START SUPPLIED DATA

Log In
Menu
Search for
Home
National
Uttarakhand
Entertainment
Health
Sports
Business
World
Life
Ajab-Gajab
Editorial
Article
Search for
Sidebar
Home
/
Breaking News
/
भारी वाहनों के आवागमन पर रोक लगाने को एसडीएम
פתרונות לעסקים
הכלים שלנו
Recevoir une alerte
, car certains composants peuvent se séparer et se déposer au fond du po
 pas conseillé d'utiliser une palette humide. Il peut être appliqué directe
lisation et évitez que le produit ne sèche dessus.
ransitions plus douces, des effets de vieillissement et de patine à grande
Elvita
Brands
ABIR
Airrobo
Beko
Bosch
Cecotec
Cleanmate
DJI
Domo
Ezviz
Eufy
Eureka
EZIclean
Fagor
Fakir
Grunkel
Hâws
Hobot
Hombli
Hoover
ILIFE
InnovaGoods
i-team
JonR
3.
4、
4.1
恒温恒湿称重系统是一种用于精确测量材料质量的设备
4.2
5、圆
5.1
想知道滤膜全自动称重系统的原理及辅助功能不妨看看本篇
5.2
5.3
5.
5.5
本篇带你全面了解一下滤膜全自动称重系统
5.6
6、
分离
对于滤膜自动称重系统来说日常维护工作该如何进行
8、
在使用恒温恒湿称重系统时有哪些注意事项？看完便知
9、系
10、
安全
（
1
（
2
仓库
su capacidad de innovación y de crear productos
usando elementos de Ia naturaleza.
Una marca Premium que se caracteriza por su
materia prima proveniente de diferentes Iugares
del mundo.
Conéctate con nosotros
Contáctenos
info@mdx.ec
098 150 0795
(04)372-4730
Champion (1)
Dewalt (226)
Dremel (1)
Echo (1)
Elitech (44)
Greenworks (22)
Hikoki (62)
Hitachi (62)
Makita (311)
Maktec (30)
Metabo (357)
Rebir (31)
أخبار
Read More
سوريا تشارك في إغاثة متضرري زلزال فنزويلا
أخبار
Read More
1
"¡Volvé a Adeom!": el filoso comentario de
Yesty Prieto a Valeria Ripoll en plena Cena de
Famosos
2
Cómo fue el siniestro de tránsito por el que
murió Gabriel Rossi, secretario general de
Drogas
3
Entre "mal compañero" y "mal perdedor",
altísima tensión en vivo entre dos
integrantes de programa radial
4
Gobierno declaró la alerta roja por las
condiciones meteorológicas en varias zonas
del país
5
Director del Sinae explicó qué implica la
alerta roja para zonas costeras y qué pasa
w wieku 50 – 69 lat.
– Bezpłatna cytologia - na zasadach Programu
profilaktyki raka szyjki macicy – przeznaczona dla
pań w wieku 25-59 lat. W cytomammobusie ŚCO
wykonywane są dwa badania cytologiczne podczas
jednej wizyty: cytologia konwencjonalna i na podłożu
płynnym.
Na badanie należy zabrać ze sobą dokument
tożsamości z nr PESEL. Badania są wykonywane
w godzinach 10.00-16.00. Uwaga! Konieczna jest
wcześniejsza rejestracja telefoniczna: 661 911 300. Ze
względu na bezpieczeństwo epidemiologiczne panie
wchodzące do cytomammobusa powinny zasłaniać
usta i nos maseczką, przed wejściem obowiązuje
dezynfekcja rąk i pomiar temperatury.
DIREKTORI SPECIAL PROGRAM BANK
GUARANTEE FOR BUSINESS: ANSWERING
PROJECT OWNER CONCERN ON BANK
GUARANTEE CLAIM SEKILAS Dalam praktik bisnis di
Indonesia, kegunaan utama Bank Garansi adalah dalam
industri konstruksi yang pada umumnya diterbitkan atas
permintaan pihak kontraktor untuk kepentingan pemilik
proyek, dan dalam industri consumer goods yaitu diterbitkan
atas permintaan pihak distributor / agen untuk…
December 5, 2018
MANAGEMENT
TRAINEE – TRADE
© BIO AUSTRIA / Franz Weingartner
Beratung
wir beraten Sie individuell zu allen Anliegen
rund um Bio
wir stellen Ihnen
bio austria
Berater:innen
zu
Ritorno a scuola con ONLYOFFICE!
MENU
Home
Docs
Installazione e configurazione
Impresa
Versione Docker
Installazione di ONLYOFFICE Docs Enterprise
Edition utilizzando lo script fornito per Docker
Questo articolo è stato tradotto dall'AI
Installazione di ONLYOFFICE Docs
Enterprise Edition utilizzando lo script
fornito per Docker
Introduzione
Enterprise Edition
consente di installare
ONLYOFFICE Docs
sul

END SUPPLIED DATA

_ASSIGNMENT_
Return, word for word, every line from the top of the entries down to the line that holds "Greenworks (22)", both included.

_SOLUTION BELOW_
Log In
Menu
Search for
Home
National
Uttarakhand
Entertainment
Health
Sports
Business
World
Life
Ajab-Gajab
Editorial
Article
Search for
Sidebar
Home
/
Breaking News
/
भारी वाहनों के आवागमन पर रोक लगाने को एसडीएम
פתרונות לעסקים
הכלים שלנו
Recevoir une alerte
, car certains composants peuvent se séparer et se déposer au fond du po
 pas conseillé d'utiliser une palette humide. Il peut être appliqué directe
lisation et évitez que le produit ne sèche dessus.
ransitions plus douces, des effets de vieillissement et de patine à grande
Elvita
Brands
ABIR
Airrobo
Beko
Bosch
Cecotec
Cleanmate
DJI
Domo
Ezviz
Eufy
Eureka
EZIclean
Fagor
Fakir
Grunkel
Hâws
Hobot
Hombli
Hoover
ILIFE
InnovaGoods
i-team
JonR
3.
4、
4.1
恒温恒湿称重系统是一种用于精确测量材料质量的设备
4.2
5、圆
5.1
想知道滤膜全自动称重系统的原理及辅助功能不妨看看本篇
5.2
5.3
5.
5.5
本篇带你全面了解一下滤膜全自动称重系统
5.6
6、
分离
对于滤膜自动称重系统来说日常维护工作该如何进行
8、
在使用恒温恒湿称重系统时有哪些注意事项？看完便知
9、系
10、
安全
（
1
（
2
仓库
su capacidad de innovación y de crear productos
usando elementos de Ia naturaleza.
Una marca Premium que se caracteriza por su
materia prima proveniente de diferentes Iugares
del mundo.
Conéctate con nosotros
Contáctenos
info@mdx.ec
098 150 0795
(04)372-4730
Champion (1)
Dewalt (226)
Dremel (1)
Echo (1)
Elitech (44)
Greenworks (22)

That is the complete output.